Bert Looper, directeur van het Fries Historisch en Letterkundig centrum Tresoar, vergelijkt de encyclopedie met een rommelmarkt. ,,Ik kom altijd thuis met spullen die ik niet zoek, maar toevallig tegenkom. Wanneer je hierin begint te lezen, werkt het net zo. Dat is de kracht van deze encyclopedie. Je blijft er in bladeren en lezen, rondstruinen in de kennis over Fryslân.''
Behoefte aan overzicht
Volgens Meindert Schroor, sociaal geograaf en historicus, voorziet de nieuwe encyclopedie in een toenemende vraag naar concrete en betrouwbare informatie, degelijk en overzichtelijk. Daarmee suggereert de man die als hoofdredacteur verantwoordelijk is voor de samenstelling van het naslagwerk, niet ten onrechte dat het de digitale en sociale media met de soms verbijsterende schakering en vermenging van informatie en de met verve gebrachte opvattingen nog wel eens aan betrouwbaarheid ontbreekt. Daardoor is de behoefte aan overzicht, oriëntatie en duiding bij veel mensen alleen maar gegroeid.
Schroor: ,,Er bestaat een grote behoefte aan letterlijk handzame feitenkennis, waarvan de inhoud wordt gegarandeerd door een wetenschappelijke redactie en door auteurs die met naam en toenaam bekend zijn. Informatie die wordt aangeleverd en ingedeeld volgens eensluidende criteria. Kennis waar steeds naar kan worden verwezen en die op zijn beurt naar betrouwbare bronnen elders, zowel in druk als op het internet verwijst.

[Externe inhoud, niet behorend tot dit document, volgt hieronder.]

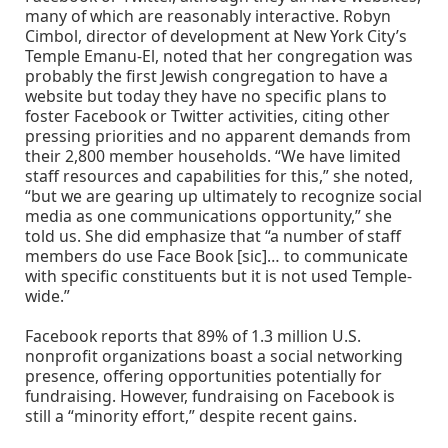
many of which are reasonably interactive. Robyn
Cimbol, director of development at New York City’s
Temple Emanu-El, noted that her congregation was
probably the first Jewish congregation to have a
website but today they have no specific plans to
foster Facebook or Twitter activities, citing other
pressing priorities and no apparent demands from
their 2,800 member households. “We have limited
staff resources and capabilities for this,” she noted,
“but we are gearing up ultimately to recognize social
media as one communications opportunity,” she
told us. She did emphasize that “a number of staff
members do use Face Book [sic]… to communicate
with specific constituents but it is not used Temple-
wide.”
Facebook reports that 89% of 1.3 million U.S.
nonprofit organizations boast a social networking
presence, offering opportunities potentially for
fundraising. However, fundraising on Facebook is
still a “minority effort,” despite recent gains.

Er is, kortom, sprake van een herleving van ‘content’ en dat is waar dit naslagwerk met betrekking tot Fryslân voor staat.”
Aan die behoefte voldoen de ‘oude encyclopedie’ van Friesland uit 1958 onder hoofdredactie van prof. Jelle Hendriks Brouwer en de tweedelige Encyclopedie van het Hedendaagse Friesland uit 1975 niet langer. Wel vormen deze beide naslagwerken de basis voor de NEF, alleen ligt het aantal trefwoorden zo’n vijftig procent hoger.
Eigenheid
In zijn voorwoord refereert Schroor aan het feit dat zo’n encyclopedie op papier misschien wel alleen kan in een bijzondere provincie. Een provincie met een hoge identificatie en eigenheid en een sterke verbondenheid met de eigen cultuur en het landschap. Een provincie met vanouds een zeer mobiele bevolking die de voorbije anderhalve eeuw in honderdduizendtallen de geboorteprovincie verlieten. ,,Door dit alles bleven Fryslân en zijn eigenaardigheden voor veel Friezen in en buiten de provincie een vertrouwd, dikwijls gekoesterd referentiepunt in een als altijd dynamische, onzekere omgeving en behielden ze hier wellicht een wat sterker accent dan elders.”
De makers van de nieuwe encyclopedie zijn zich ervan bewust dat de inhoud ervan tot controverse aanleiding kan geven. Want hoewel er door de knapste koppen met man en macht naar volledigheid is gestreefd zal er in menig Friese huiskamer discussie ontstaan over de vraag ‘word ik genoemd?’ (om met Koot en Bie te spreken) en ‘waarom hij of zij wel en ik niet?’ Voor het beantwoorden van dergelijke vragen dienen dan weer de sociale media. Schroor: ,,Maar bonje zal je geheid krijgen.”
In ieder geval zijn naast overledenen ook talrijke levende personen opgenomen en niet alleen Friezen, maar ook zij die, afkomstig van elders zich in dit gewest op enigerlei aansprekende wijze hebben onderscheiden. Niet alleen politiek en wetenschap passeren in deze who is who van Fryslân de revue, maar ook bekende en minder bekende namen op het terrein van de economie, de beeldende kunst of de sport. Het geeft dit monumentale werk een sfeer van eigentijdsheid.
Beeld en geluid
Een ander gevaar van zo’n papieren naslagwerk is natuurlijk dat het op diverse punten, met name waar het personen betreft, al weer snel achterhaald is. ,,Het is een beeld van de tegenwoordige staat van Fryslân”, aldus Schroor. ,,Een digitale versie komt er niet binnen afzienbare tijd. Maar misschien is de NEF wel de basis van een ‘portal’ over Fryslân met beeld- en geluidsfragmenten. Maar dan hebben we het wel over een jaar of vijf, zes.”